DIRECTIONS FOR THIS TASK => Retype all of the lines below with no changes.
---- MATERIAL SUPPLIED
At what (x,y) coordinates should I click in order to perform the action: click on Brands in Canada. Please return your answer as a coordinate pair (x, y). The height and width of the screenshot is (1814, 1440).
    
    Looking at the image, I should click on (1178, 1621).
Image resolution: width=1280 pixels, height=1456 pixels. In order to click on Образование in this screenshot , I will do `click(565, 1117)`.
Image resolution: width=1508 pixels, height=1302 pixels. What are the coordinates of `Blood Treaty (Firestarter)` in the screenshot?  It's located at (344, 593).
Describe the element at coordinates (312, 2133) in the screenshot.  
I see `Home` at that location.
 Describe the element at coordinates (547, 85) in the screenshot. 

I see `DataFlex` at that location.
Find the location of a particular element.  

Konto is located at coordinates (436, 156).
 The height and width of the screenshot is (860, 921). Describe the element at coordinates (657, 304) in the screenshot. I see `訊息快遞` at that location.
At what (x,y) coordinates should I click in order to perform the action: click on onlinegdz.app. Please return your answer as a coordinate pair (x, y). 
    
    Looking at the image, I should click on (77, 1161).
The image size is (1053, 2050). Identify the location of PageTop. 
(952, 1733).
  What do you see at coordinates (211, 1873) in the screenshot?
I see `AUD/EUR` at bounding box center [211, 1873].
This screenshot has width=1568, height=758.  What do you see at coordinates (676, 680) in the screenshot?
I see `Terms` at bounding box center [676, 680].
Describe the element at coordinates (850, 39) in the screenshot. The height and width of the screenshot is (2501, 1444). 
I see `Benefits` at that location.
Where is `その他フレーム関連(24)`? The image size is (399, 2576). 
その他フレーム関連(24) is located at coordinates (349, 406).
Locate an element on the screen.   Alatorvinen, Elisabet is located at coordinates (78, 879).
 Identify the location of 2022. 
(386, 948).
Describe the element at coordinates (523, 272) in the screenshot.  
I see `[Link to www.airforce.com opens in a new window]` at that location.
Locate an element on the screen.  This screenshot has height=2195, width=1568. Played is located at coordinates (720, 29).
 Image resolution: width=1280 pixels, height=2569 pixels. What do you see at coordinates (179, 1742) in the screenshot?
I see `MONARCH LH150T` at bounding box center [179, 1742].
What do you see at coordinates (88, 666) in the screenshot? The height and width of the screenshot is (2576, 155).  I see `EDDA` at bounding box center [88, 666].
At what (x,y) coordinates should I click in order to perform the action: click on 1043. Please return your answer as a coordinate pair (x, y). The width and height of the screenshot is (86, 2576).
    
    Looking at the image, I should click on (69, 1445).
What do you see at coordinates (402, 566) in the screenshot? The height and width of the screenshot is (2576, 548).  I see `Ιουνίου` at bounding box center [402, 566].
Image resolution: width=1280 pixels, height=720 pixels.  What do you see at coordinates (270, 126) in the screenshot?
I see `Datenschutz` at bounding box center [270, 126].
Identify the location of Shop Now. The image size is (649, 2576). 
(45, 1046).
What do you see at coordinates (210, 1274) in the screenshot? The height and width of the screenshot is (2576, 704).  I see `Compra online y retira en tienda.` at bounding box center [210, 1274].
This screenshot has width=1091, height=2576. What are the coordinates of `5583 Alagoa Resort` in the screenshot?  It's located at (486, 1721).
--------
TASK RESPONSE =>
At what (x,y) coordinates should I click in order to perform the action: click on Brands in Canada. Please return your answer as a coordinate pair (x, y). The height and width of the screenshot is (1814, 1440).
    
    Looking at the image, I should click on (1178, 1621).
Image resolution: width=1280 pixels, height=1456 pixels. In order to click on Образование in this screenshot , I will do `click(565, 1117)`.
Image resolution: width=1508 pixels, height=1302 pixels. What are the coordinates of `Blood Treaty (Firestarter)` in the screenshot?  It's located at (344, 593).
Describe the element at coordinates (312, 2133) in the screenshot.  
I see `Home` at that location.
 Describe the element at coordinates (547, 85) in the screenshot. 

I see `DataFlex` at that location.
Find the location of a particular element.  

Konto is located at coordinates (436, 156).
 The height and width of the screenshot is (860, 921). Describe the element at coordinates (657, 304) in the screenshot. I see `訊息快遞` at that location.
At what (x,y) coordinates should I click in order to perform the action: click on onlinegdz.app. Please return your answer as a coordinate pair (x, y). 
    
    Looking at the image, I should click on (77, 1161).
The image size is (1053, 2050). Identify the location of PageTop. 
(952, 1733).
  What do you see at coordinates (211, 1873) in the screenshot?
I see `AUD/EUR` at bounding box center [211, 1873].
This screenshot has width=1568, height=758.  What do you see at coordinates (676, 680) in the screenshot?
I see `Terms` at bounding box center [676, 680].
Describe the element at coordinates (850, 39) in the screenshot. The height and width of the screenshot is (2501, 1444). 
I see `Benefits` at that location.
Where is `その他フレーム関連(24)`? The image size is (399, 2576). 
その他フレーム関連(24) is located at coordinates (349, 406).
Locate an element on the screen.   Alatorvinen, Elisabet is located at coordinates (78, 879).
 Identify the location of 2022. 
(386, 948).
Describe the element at coordinates (523, 272) in the screenshot.  
I see `[Link to www.airforce.com opens in a new window]` at that location.
Locate an element on the screen.  This screenshot has height=2195, width=1568. Played is located at coordinates (720, 29).
 Image resolution: width=1280 pixels, height=2569 pixels. What do you see at coordinates (179, 1742) in the screenshot?
I see `MONARCH LH150T` at bounding box center [179, 1742].
What do you see at coordinates (88, 666) in the screenshot? The height and width of the screenshot is (2576, 155).  I see `EDDA` at bounding box center [88, 666].
At what (x,y) coordinates should I click in order to perform the action: click on 1043. Please return your answer as a coordinate pair (x, y). The width and height of the screenshot is (86, 2576).
    
    Looking at the image, I should click on (69, 1445).
What do you see at coordinates (402, 566) in the screenshot? The height and width of the screenshot is (2576, 548).  I see `Ιουνίου` at bounding box center [402, 566].
Image resolution: width=1280 pixels, height=720 pixels.  What do you see at coordinates (270, 126) in the screenshot?
I see `Datenschutz` at bounding box center [270, 126].
Identify the location of Shop Now. The image size is (649, 2576). 
(45, 1046).
What do you see at coordinates (210, 1274) in the screenshot? The height and width of the screenshot is (2576, 704).  I see `Compra online y retira en tienda.` at bounding box center [210, 1274].
This screenshot has width=1091, height=2576. What are the coordinates of `5583 Alagoa Resort` in the screenshot?  It's located at (486, 1721).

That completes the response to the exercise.